For the past four decades both antitrust enforcers and the courts have narrowed the scope of antitrust law, weakening its ability to protect workers and small businesses from abusive and anti-competitive conduct. A package of bills introduced last session by Reps. Zack Stephenson, DFL-Coon Rapids, and Steve Elkins, DFL-Bloomington, and Sen. Lindsey Port, DFL-Burnsville, would help reverse that trend. The bills would modernize Minnesota’s antitrust laws and penalties, adopt new prohibitions on dominant firms seeking to push out competitors or prevent news ones, and strengthen protections against anticompetitive price discrimination that allow big firms to receive preferential deals not available to smaller companies.
State antitrust laws are a powerful tool. Just several weeks ago Washington Attorney General Bob Ferguson used his state’s antitrust law to pause a key part of the proposed merger between Kroger and Albertsons.
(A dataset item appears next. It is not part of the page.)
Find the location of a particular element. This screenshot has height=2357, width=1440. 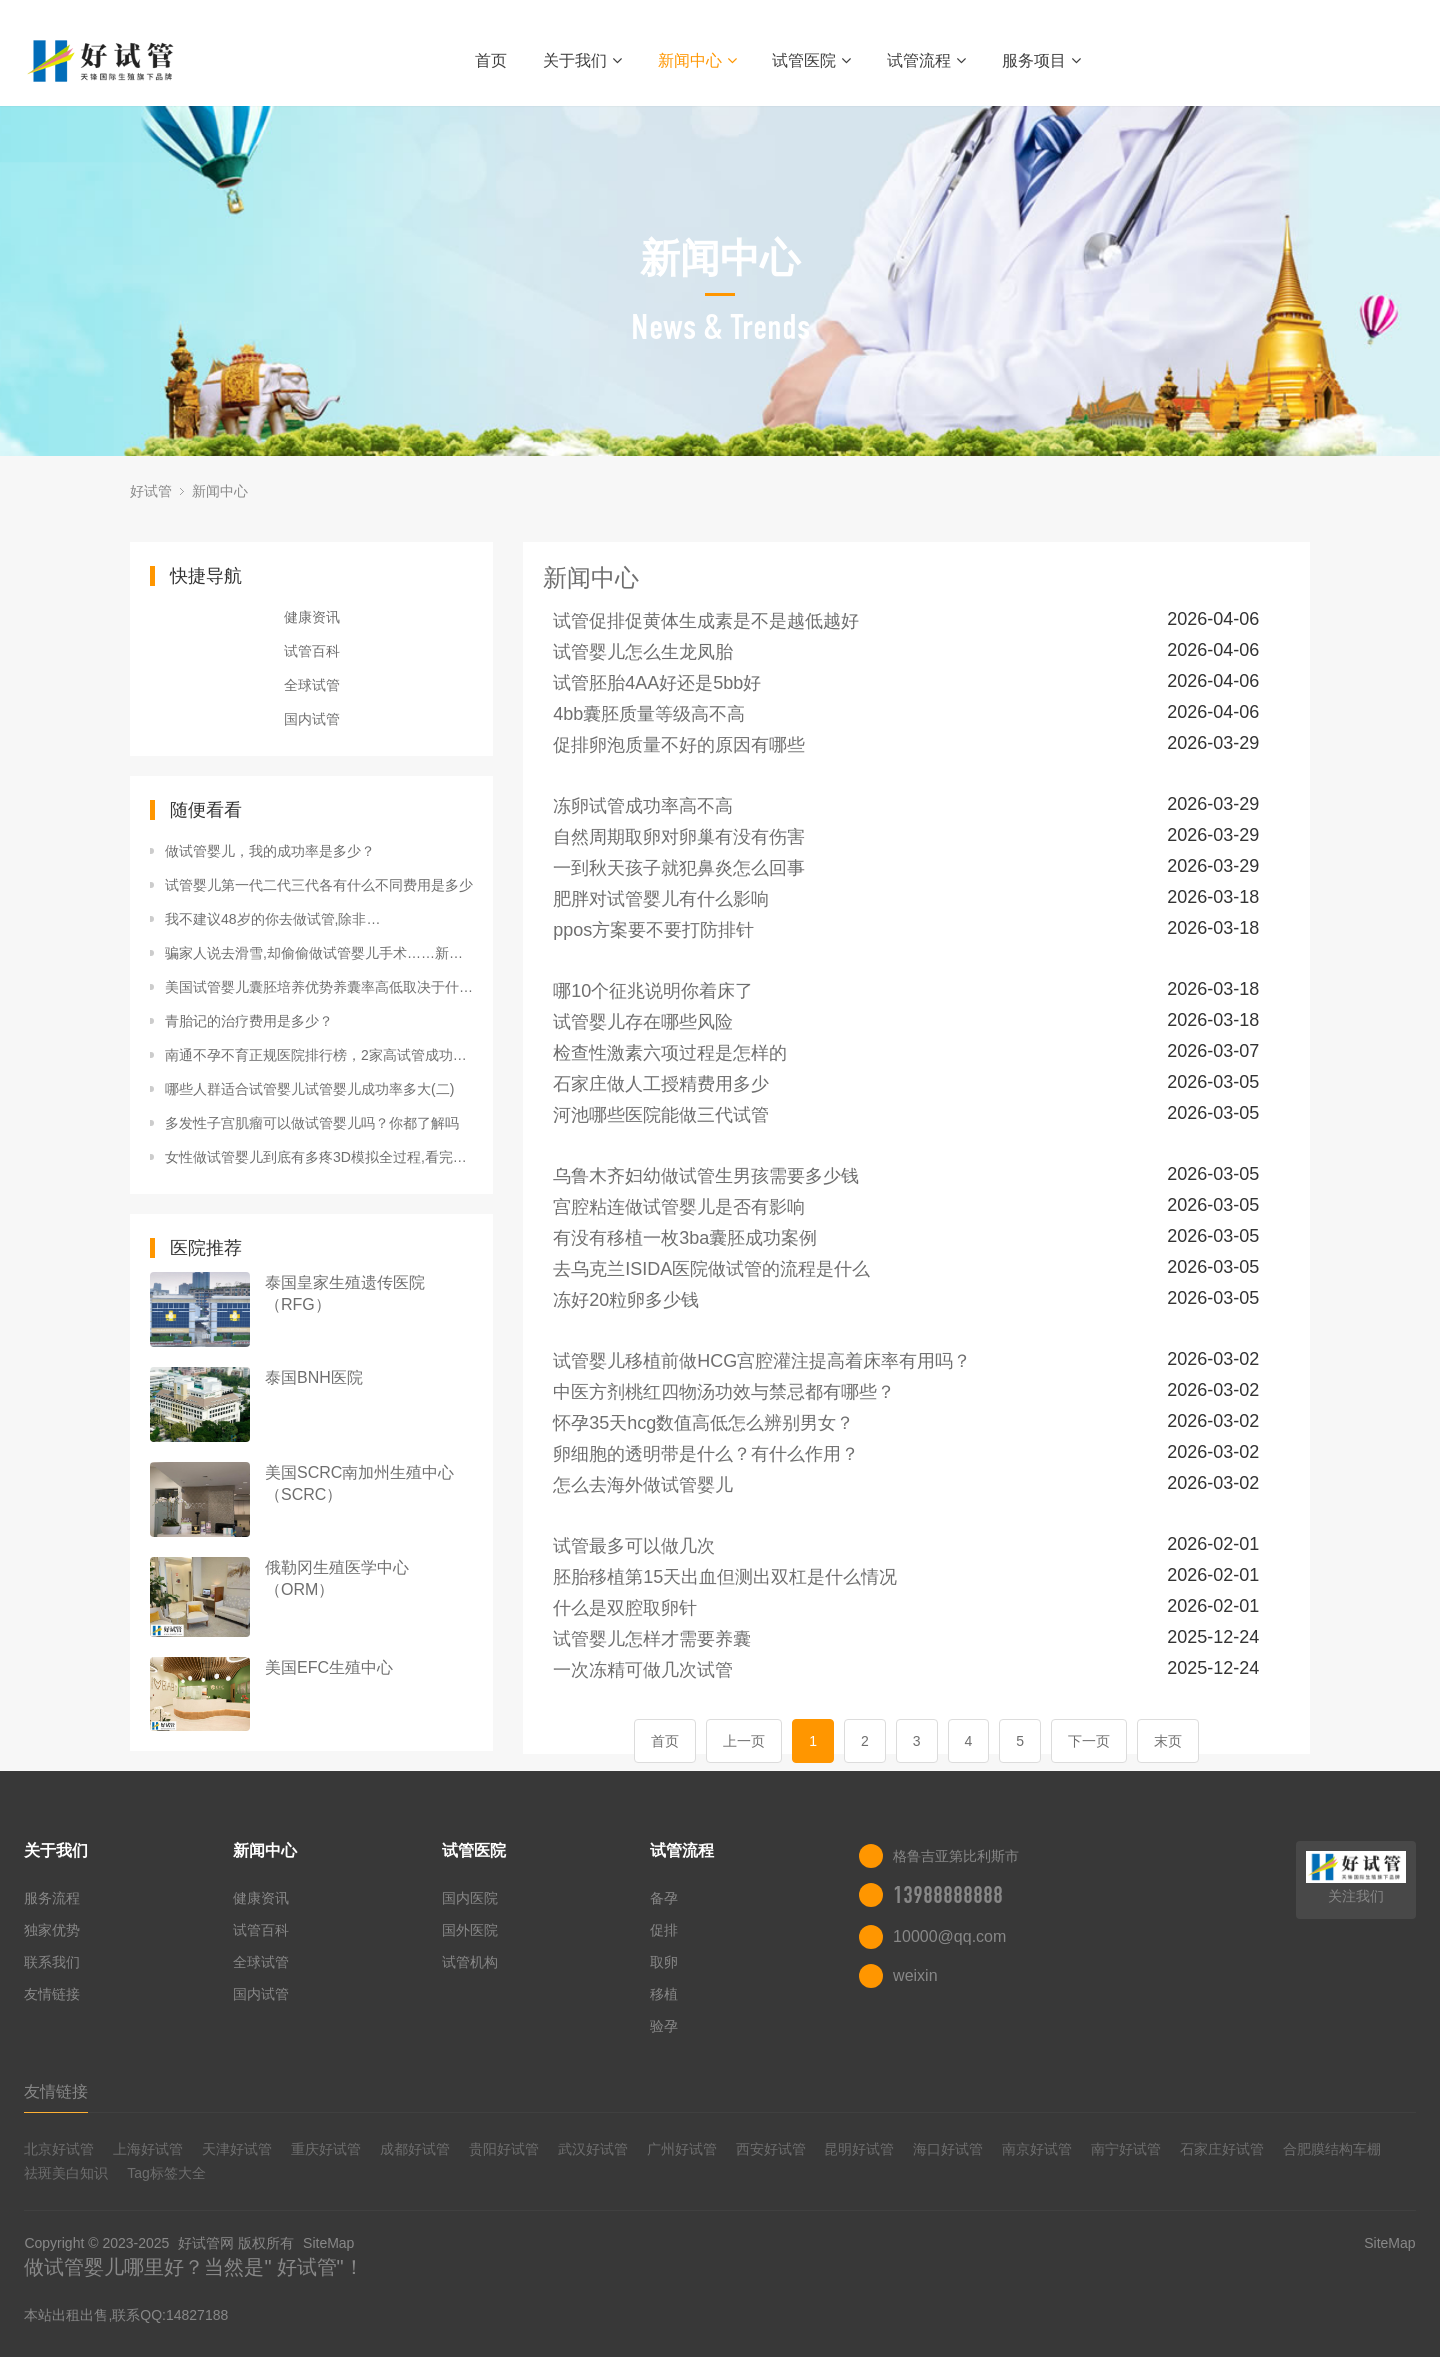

The merger would create a grocery giant that would further consolidate power over our food system and likely mean even higher costs for consumers already squeezed by skyrocketing grocery prices.
Antitrust is just one part of antimonopoly though, and rising grocery costs point to another issue exacerbated by corporate concentration: inflation. While corporate monopolies experience record profits, they are charging families record prices. Ellison took action against this kind of price-gouging in 2021 when he sued Sparboe Farms, but that was under authority granted to him by Gov. Tim Walz under his pandemic emergency powers.
The House also took aim at Big Tech, passing a bill authored by Rep. Emma Greenman, DFL – Minneapolis, which would create more protections for workers in Amazon warehouses.
Meanwhile, Rep. Dan Wolgamott, DFL-St. Cloud, introduced legislation providing alternatives for developers and small businesses under the thumb of Google and Apple’s app store duopoly.
Dominant corporations are also flexing their power over workers through restrictive employment contracts like non-compete clauses and no-poach agreements. The omnibus jobs bill authored by Rep. Mohamud Noor, DFL-Minneapolis, last session would end those practices.
Corporate monopolies not only restrict workers, but consumers as well. Giants like Apple and John Deere use licensing and restrictions on repair instructions and diagnostic tools to limit the ability to fix products like laptops and tractors. In recent years Rep. Peter Fischer, DFL- Maplewood, has championed legislation that would grant Minnesotans the right to repair the things they own.
(See all the names with “DFL” next to them? Republicans, who frequently take aim at Big Tech, and say they stand for small business and self-reliant communities, should join Democrats as they take on entrenched corporate power that is hurting everyone from small retailers to farmers.)
There is plenty more legislators can do to improve Minnesota’s antitrust laws, strengthen labor protections and protect fair markets against concentrated corporate power.
The recent legislative initiatives detailed here demonstrate the stage is set for action. With nearly three-fourths of voters dissatisfied with the size and influence of major corporations, legislators would be wise to seize this historic moment.